Figures 1A-1B: 1A. A set of Bendistal Pliers used in placing the intrusive V-bends intraorally and extraorally, showing printed abbreviations of the mouth quadrants each pair serves. 1B. The intrusive sharp and permanent V-bends that can be placed behind canine areas in maxillary and mandibular superelastic archwires

Concept of the technique

The primary objective in correcting Class III malocclusions is restoring the anterior overjet. Since there was no effective standard clinical method to free the locked-out maxillary teeth, orthognathic surgery became the clinician’s only choice to elicit the jump in adult patients. Once this difficult task had occurred, orthodontists could routinely perform all remaining tooth movements.

This technique aims primarily at disengaging maxillary and mandibular incisors nonsurgically by intruding them, with the help of bite-raising composite build-ups.

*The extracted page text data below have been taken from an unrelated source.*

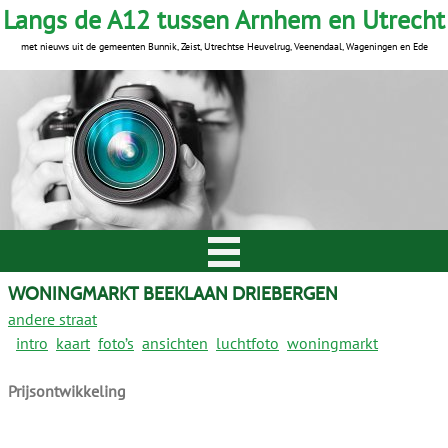
Langs de A12 tussen Arnhem en Utrecht
met nieuws uit de gemeenten Bunnik, Zeist, Utrechtse Heuvelrug, Veenendaal, Wageningen en Ede
WONINGMARKT BEEKLAAN DRIEBERGEN
andere straat
intro
kaart
foto’s
ansichten
luchtfoto
woningmarkt
Prijsontwikkeling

Following bonding of both arches and initial alignment, intrusion of maxillary and mandibular incisors is started by placing sharp and permanent V-bends on the superelastic archwires with the Bendistal Pliers (Figure 1). These V-bends3,4 on round and rectangular superelastic archwires have demonstrated effectiveness in activating them to deliver light and consistent intrusive forces over a long range of activation, which intrudes anterior segments and efficaciously opens deep overbites.3-5 Applying the intrusion mechanics of the V-bends6-8 on superelastic wires to correct most Class III malocclusions has unlocked and disengaged maxillary incisors and allowed the retraction of mandibular incisors, thus restoring the normal overjet.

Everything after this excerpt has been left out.